> [RECORDS FOR THE EXERCISE]:
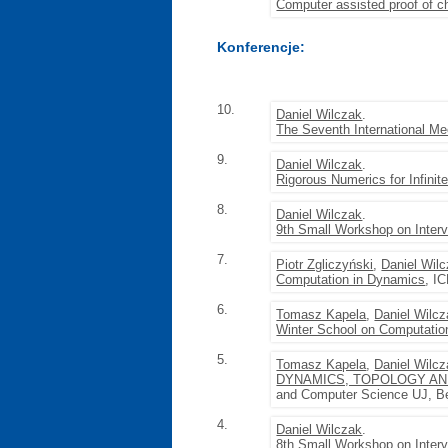
Computer assisted proof of c
Konferencje:
10.
Daniel Wilczak
.
The Seventh International Me
9.
Daniel Wilczak
.
Rigorous Numerics for Infini
8.
Daniel Wilczak
.
9th Small Workshop on Inter
7.
Piotr Zgliczyński
,
Daniel Wil
Computation in Dynamics
, I
6.
Tomasz Kapela
,
Daniel Wilc
Winter School on Computatio
5.
Tomasz Kapela
,
Daniel Wilc
DYNAMICS, TOPOLOGY AND
and Computer Science UJ, Bę
4.
Daniel Wilczak
.
8th Small Workshop on Inter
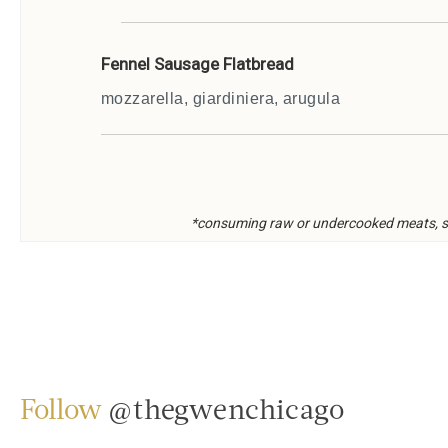
Follow
@thegwenchicago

> [GOAL OF THE EXERCISE]: Using the records above, report each line that contains the word "Small" by copying it.

> [SOLUTION TO THE PROBLEM]:
9th Small Workshop on Inter
8th Small Workshop on Inter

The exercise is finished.